The Kentucky General Assembly came to a close last week, and its accomplishments (or lack thereof) leave much to be desired for eastern Kentucky. A bill to make permanent scholarships for coal county students attending coalfield schools passed, but beyond that, little was done to support eastern Kentucky’s struggling miners, communities and economy. Proposed bills to give unemployed miners preference in hiring, to promote renewable energy and to protect Appalachia’s waterways went nowhere. Neither did the attempt to return all coal severance revenues back to coal-producing counties.
It was, however, a budget year and as such more attention was given to how we spend our coal severance revenues. This two-year budget takes only small steps to ensure more strategic use of severance funds for the long-term development of eastern Kentucky’s economy.
Preparing for coal’s decline as a source of jobs and revenue was the idea in the 1990s when the legislature designated half of the coal severance tax for coal-producing counties. Eastern Kentucky failed to diversify its economy, nonetheless.
Too much of the tax revenue that was supposed to create a post-coal economy still subsidizes the coal industry through everything from coal-haul road repair to training mining engineers.

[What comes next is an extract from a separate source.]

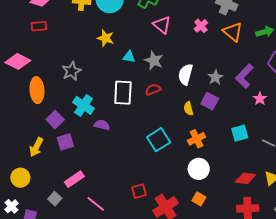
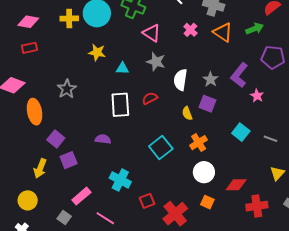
gray star: (154, 61) -> (156, 62), moved
cyan cross: (84, 105) -> (120, 180), moved
cyan square: (240, 133) -> (241, 132), turned -30
red diamond: (245, 178) -> (236, 185), moved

And then there are the goodies handed out by lawmakers, popular amenities that do nothing to create jobs. In the just ended session, the House earmarked severance revenue for an American Legion Post, a chess team, volunteer fire departments, senior citizens centers, on and on for pages.
But, at the Senate’s insistence, the budget was largely stripped of such earmarks. That means that $15 million in coal severance money is available to local governments.
By law that money is reserved for industrial development, but, as usual, lawmakers stipulated that it can be used for just about any non-recurring expense as long as the Department for Local Government or the Kentucky Infrastructure Authority concur.
We don’t argue with bringing water lines and sewage treatment to Eastern Kentucky, but the Department for Local Government should closely vet other proposals to be sure they have the potential to create employment.
Severance tax monies routinely fund emergency services, debt service, one-time projects, and an array of programs (scholarships, fighting drug abuse, reading programs, etc.). While many of these items could be defended on their own, they fail to add up to an overall strategy to diversify the region’s economy.
Funds allocated for the SOAR is a positive step, as is a proposal to put $2 million a year into a “regional strategic development fund” (though the money for these investments should not have come at the expense of mine safety funding). But we still lack the long-term view that is necessary to nurse our region back to economic health. SOAR’s working groups are meeting for the first time later this week. We can only hope that they are filled with enough diverse voices and new ideas that will build a smart, inclusive plan for eastern Kentucky’s future.